Lubię gangsterskie klimaty i muzyków, którzy nie mają potrzeby puszenia się swoim warsztatem oraz izolowania od publiczności, bo mają za sobą lata bytności na scenie. Taki jest Steven Bernstein i jego Sex Mob, to pewne, bo doświadczalne. Zapewne każdy, kto zna tę formację, wiedział, że będzie wesoły feeling, doskonała komunikacja pomiędzy muzykami i wysoki poziom wykonawczy. I tak też było.

Pozytywna energia unosiła się ze sceny już od samego początku. Pierwsze słowo należało do Wollesena, który schował się za zestawem perkusyjnym i z niewielkim natężeniem rzeźbił na perkusjonaliach dźwięki, mające dać początek utworowi, zadedykowanemu przez Bernsteina siódmej edycji Mózg Festivalu. Panowie rozkręcali się więc delikatnie, dźwięki saksofonu, trąbki i basu wyłaniały się powolnie, wtórując perkusji. Trąbka leniwie naznaczała swoją obecność, tworząc stonowaną, błogą atmosferę. Można było poczuć się jak u progu wieczoru we współczesnym Cotton Clubie, kiedy to goście dopiero rozkręcają się brzmieniem muzyki i sączeniem wszelakich trunków.

Klimat ten nie trwał jednak zbyt długo. Steven Bernstein, wirtuoz trąbki suwakowej, systematycznie rozwijał wypowiedź, uskuteczniając, co zrozumiałe, posuwiste sola. To on nadawał ton i wyznaczał brzmienie całemu zespołowi. Chwilami stawał się dyrygentem, wskazując kolejność gry poszczególnym muzykom. Z uśmiechem też i pełną aprobaty gestykulacją wsłuchiwał się grę pozostałych.

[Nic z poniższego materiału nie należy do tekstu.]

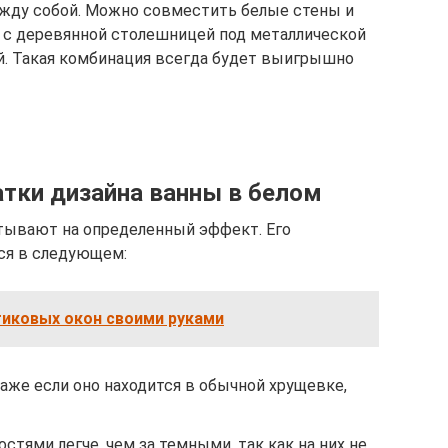
ежду собой. Можно совместить белые стены и
же с деревянной столешницей под металлической
й. Такая комбинация всегда будет выигрышно
тки дизайна ванны в белом
итывают на определенный эффект. Его
я в следующем:
тиковых окон своими руками
аже если оно находится в обычной хрущевке,
стями легче, чем за темными, так как на них не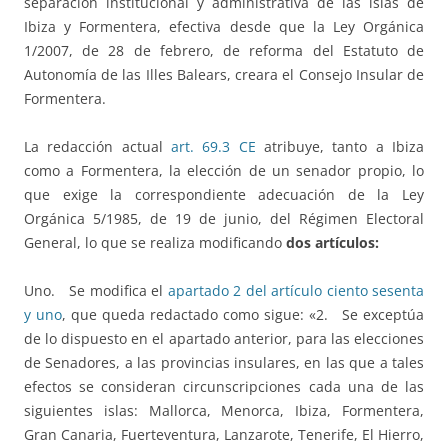
separación institucional y administrativa de las islas de
Ibiza y Formentera, efectiva desde que la Ley Orgánica
1/2007, de 28 de febrero, de reforma del Estatuto de
Autonomía de las Illes Balears, creara el Consejo Insular de
Formentera.
La redacción actual
art. 69.3 CE
atribuye, tanto a Ibiza
como a Formentera, la elección de un senador propio, lo
que exige la correspondiente adecuación de la Ley
Orgánica 5/1985, de 19 de junio, del Régimen Electoral
General, lo que se realiza modificando
dos artículos:
Uno. Se modifica el
apartado 2 del artículo ciento sesenta
y uno
, que queda redactado como sigue:
«2. Se exceptúa
de lo dispuesto en el apartado anterior, para las elecciones
de Senadores, a las provincias insulares, en las que a tales
efectos se consideran circunscripciones cada una de las
siguientes islas: Mallorca, Menorca, Ibiza, Formentera,
Gran Canaria, Fuerteventura, Lanzarote, Tenerife, El Hierro,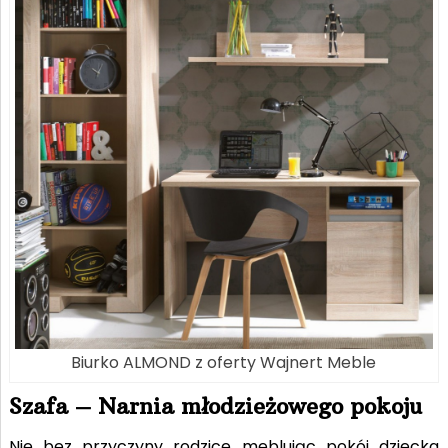
Biurko ALMOND z oferty Wajnert Meble
Szafa – Narnia młodzieżowego pokoju
Nie bez przyczyny rodzice meblując pokój dziecka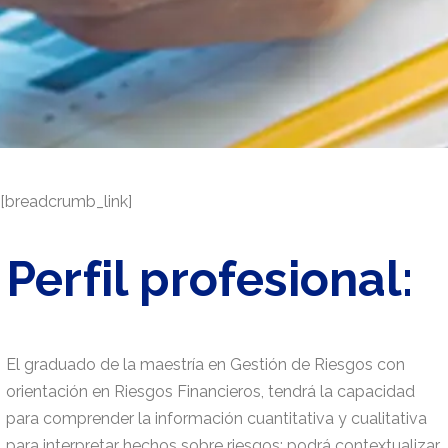
[breadcrumb_link]
Perfil profesional:
El graduado de la maestría en Gestión de Riesgos con
orientación en Riesgos Financieros, tendrá la capacidad
para comprender la información cuantitativa y cualitativa
para interpretar hechos sobre riesgos; podrá contextualizar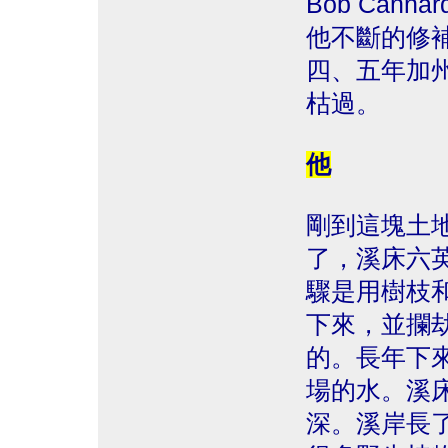
Bob Can
他不斷的修
四、五年加
枯過。
他
剛到這塊土
了，溪床六
驟是用樹枝
下來，並攔
的。長年下
場的水。溪
深。溪岸長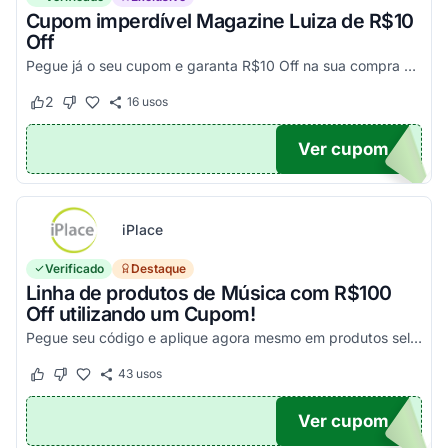
Cupom imperdível Magazine Luiza de R$10
Off
Pegue já o seu cupom e garanta R$10 Off na sua compra acima de R$500,00
2
16
usos
Este cupom funcionou
Este cupom não funcionou
Ver cupom
UPOM
iPlace
Verificado
Destaque
Linha de produtos de Música com R$100
Off utilizando um Cupom!
Pegue seu código e aplique agora mesmo em produtos selecionados para garantir seus descontos!
43
usos
Este cupom funcionou
Este cupom não funcionou
Ver cupom
100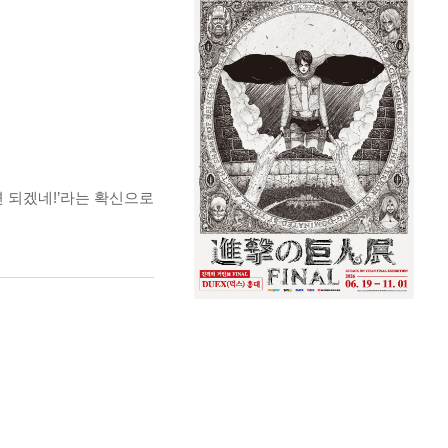
면 되겠네!’라는 확신으로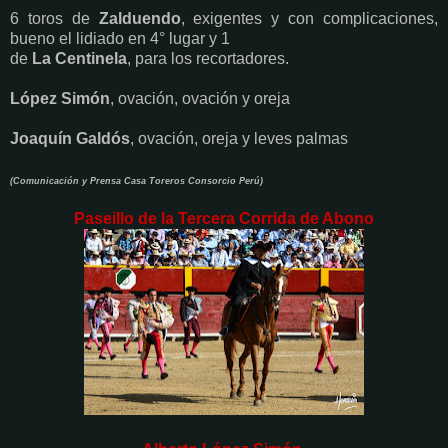
6 toros de
Zalduendo
, exigentes y con complicaciones,
bueno el lidiado en 4° lugar y 1
de
La Centinela
, para los recortadores.
López Simón
, ovación, ovación y oreja
Joaquín Galdós
, ovación, oreja y leves palmas
(Comunicación y Prensa Casa Toreros Consorcio Perú)
Paseillo de la Tercera Corrida de Abono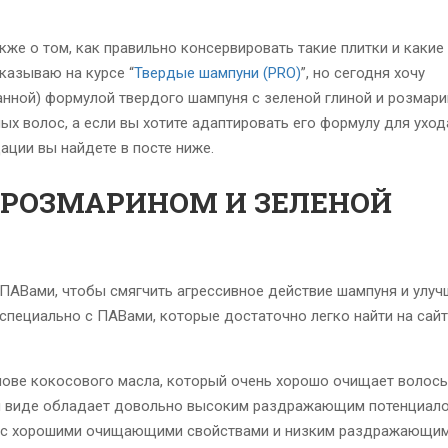
кже о том, как правильно консервировать такие плитки и какие
сказываю на курсе “
Твердые шампуни (PRO)
”, но сегодня хочу
анной) формулой твердого шампуня с зеленой глиной и розмари
х волос, а если вы хотите адаптировать его формулу для уход
ации вы найдете в посте ниже.
 РОЗМАРИНОМ И ЗЕЛЕНОЙ
ПАВами, чтобы смягчить агрессивное действие шампуня и улуч
 специально с ПАВами, которые достаточно легко найти на сайт
нове кокосового масла, который очень хорошо очищает волосы
том виде обладает довольно высоким раздражающим потенциало
ПАВ с хорошими очищающими свойствами и низким раздражающи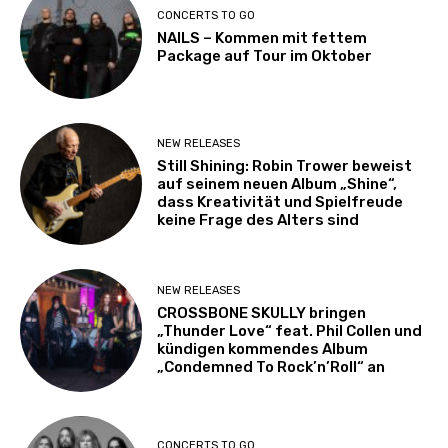
CONCERTS TO GO
NAILS – Kommen mit fettem
Package auf Tour im Oktober
NEW RELEASES
Still Shining: Robin Trower beweist
auf seinem neuen Album „Shine“,
dass Kreativität und Spielfreude
keine Frage des Alters sind
NEW RELEASES
CROSSBONE SKULLY bringen
„Thunder Love“ feat. Phil Collen und
kündigen kommendes Album
„Condemned To Rock’n’Roll“ an
CONCERTS TO GO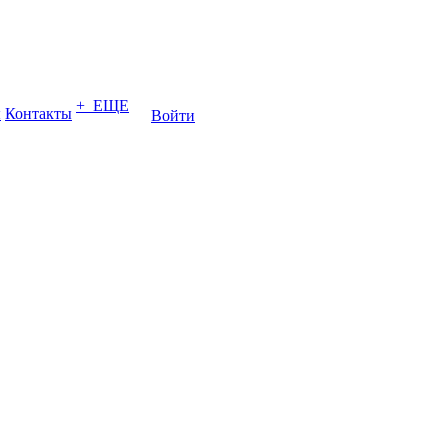
+ ЕЩЕ
ы
Контакты
Войти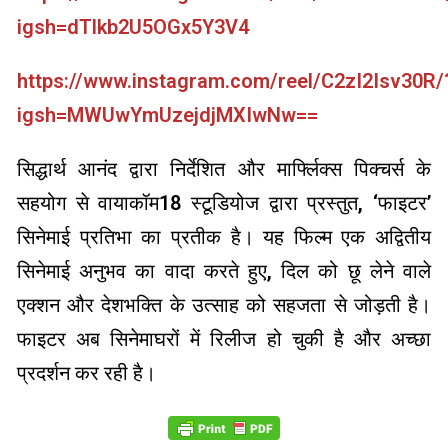
igsh=dTlkb2U5OGx5Y3V4
https://www.instagram.com/reel/C2zI2Isv30R/
igsh=MWUwYmUzejdjMXIwNw==
सिद्धार्थ आनंद द्वारा निर्देशित और मार्फ्लिक्स पिक्चर्स के
सहयोग से वायाकॉम18 स्टूडियोज द्वारा प्रस्तुत, ‘फाइटर’
सिनेमाई प्रतिभा का प्रतीक है। यह फिल्म एक अद्वितीय
सिनेमाई अनुभव का वादा करते हुए, दिल को छू लेने वाले
एक्शन और देशभक्ति के उत्साह को सहजता से जोड़ती है।
फाइटर अब सिनेमाघरों में रिलीज हो चुकी है और अच्छा
प्रदर्शन कर रही है।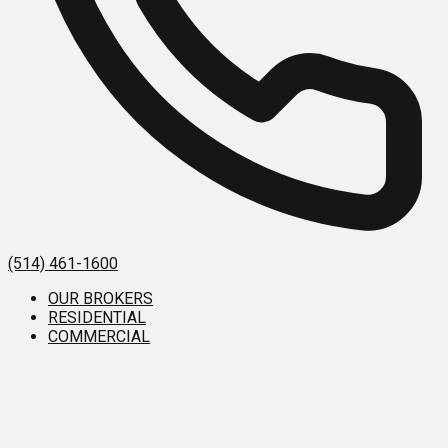
(514) 461-1600
OUR BROKERS
RESIDENTIAL
COMMERCIAL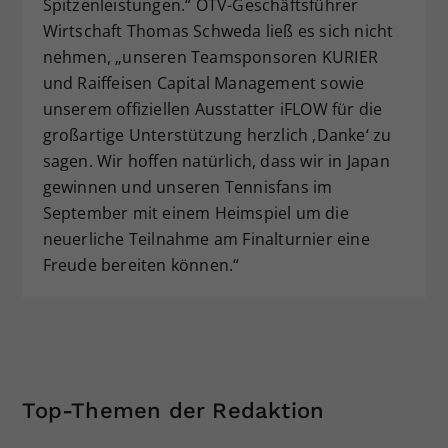
Spitzenleistungen.“ ÖTV-Geschäftsführer
Wirtschaft Thomas Schweda ließ es sich nicht
nehmen, „unseren Teamsponsoren KURIER
und Raiffeisen Capital Management sowie
unserem offiziellen Ausstatter iFLOW für die
großartige Unterstützung herzlich ‚Danke‘ zu
sagen. Wir hoffen natürlich, dass wir in Japan
gewinnen und unseren Tennisfans im
September mit einem Heimspiel um die
neuerliche Teilnahme am Finalturnier eine
Freude bereiten können.“
Top-Themen der Redaktion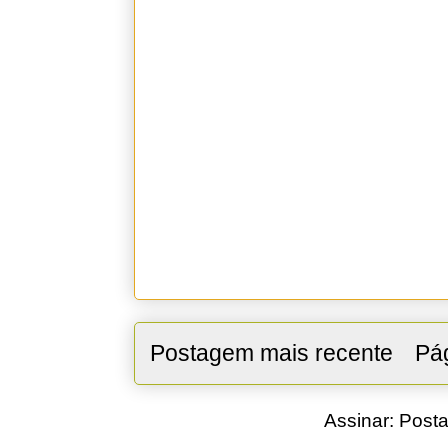
Postagem mais recente
Pág
Assinar:
Posta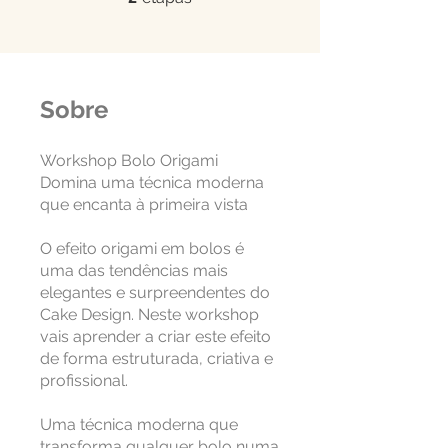
Sobre
Workshop Bolo Origami
Domina uma técnica moderna
que encanta à primeira vista
O efeito origami em bolos é
uma das tendências mais
elegantes e surpreendentes do
Cake Design. Neste workshop
vais aprender a criar este efeito
de forma estruturada, criativa e
profissional.
Uma técnica moderna que
transforma qualquer bolo numa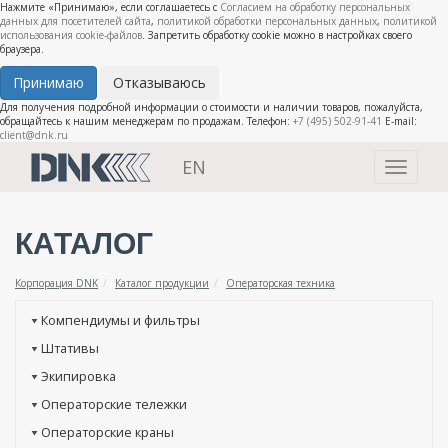
Нажмите «Принимаю», если соглашаетесь с
Согласием на обработку персональных
данных для посетителей сайта
,
политикой обработки персональных данных
,
политикой
использования cookie-файлов
. Запретить обработку cookie можно в настройках своего
браузера.
Принимаю
Отказываюсь
Для получения подробной информации о стоимости и наличии товаров, пожалуйста,
обращайтесь к нашим менеджерам по продажам. Телефон:
+7 (495) 502-91-41
E-mail:
client@dnk.ru
EN
Toggle
navigati
КАТАЛОГ
Корпорация DNK
Каталог продукции
Операторская техника
Компендиумы и фильтры
Штативы
Экипировка
Операторские тележки
Операторские краны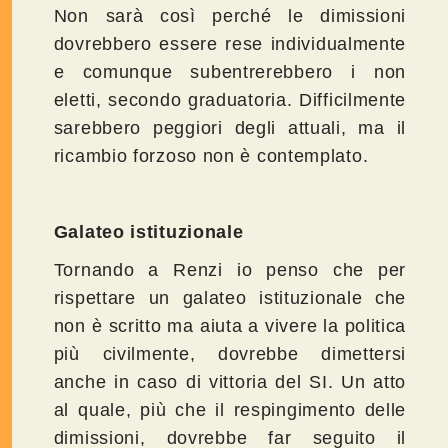
Non sarà così perché le dimissioni
dovrebbero essere rese individualmente
e comunque subentrerebbero i non
eletti, secondo graduatoria. Difficilmente
sarebbero peggiori degli attuali, ma il
ricambio forzoso non è contemplato.
Galateo istituzionale
Tornando a Renzi io penso che per
rispettare un galateo istituzionale che
non è scritto ma aiuta a vivere la politica
più civilmente, dovrebbe dimettersi
anche in caso di vittoria del SI. Un atto
al quale, più che il respingimento delle
dimissioni, dovrebbe far seguito il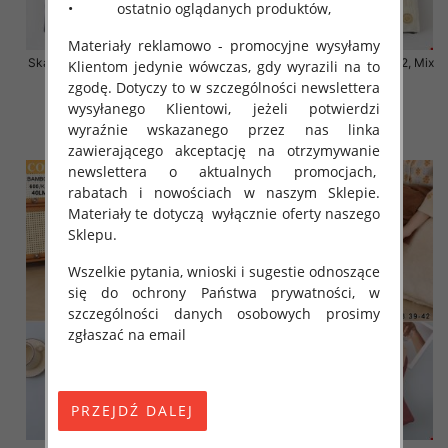
• ostatnio oglądanych produktów,
Materiały reklamowo - promocyjne wysyłamy
Skarpety damskie Roz 35-42, Mix
Skarpety damskie Roz 35-42, Mix
Klientom jedynie wówczas, gdy wyrazili na to
kolor Paczka 40 szt
kolor Paczka 40 szt
zgodę. Dotyczy to w szczególności newslettera
3.20 zł
3.20 zł
wysyłanego Klientowi, jeżeli potwierdzi
wyraźnie wskazanego przez nas linka
szczegóły
szczegóły
zawierającego akceptację na otrzymywanie
newslettera o aktualnych promocjach,
rabatach i nowościach w naszym Sklepie.
Materiały te dotyczą wyłącznie oferty naszego
Sklepu.
Wszelkie pytania, wnioski i sugestie odnoszące
się do ochrony Państwa prywatności, w
szczególności danych osobowych prosimy
zgłaszać na email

To wspaniałe móc doświadczać pełnej zrozumienia i fenomenalnie rozwijającej się interakcji pomiędzy muzykami. Bernstein jest niewątpliwie liderem, ale nie ma potrzeby górowania nad pozostałymi muzykami. Cudownie prowadził z nimi dialogi, szczególnie z saksofonistą Brigganem Kraussem, z którym zabawnie przekomarzał się w muzycznej konwersacji. Chcąc rozruszać nieśmiałe towarzystwo na widowni, nawoływał do okazywania emocji poprzez swobodne wydawanie okrzyków, samemu takie przykładowe okrzyki wydając.  Kiedy więc ze strony słuchacza padło stwierdzenie, że należą mu się większe owacje, Bernstein wziął do ręki mikrofon i postanowił urządzić amerykańskie show. Widać, co zrozumiałe, że kontakt z publiką i jej emocje stanowią znaczący aspekt występu muzyków. Wszak to dla niej grają, a to oznacza, że swoich odbiorców darzą szacunkiem i nie pozwolą mu się nudzić.

Były melodie, były wyimprowizowane sola, była gangsterska atmosfera, było tańczenie z trąbką i wszystko to pełne fantastycznych wibracji. Udało się też wywołać zespół do bisu, co podczas tegorocznego festiwalu zdarzyło się tylko raz. Z takich koncertów wychodzi się z lekkim niedosytem i pragnieniem ponownego spotkania. Oczekuję z radością na kolejne.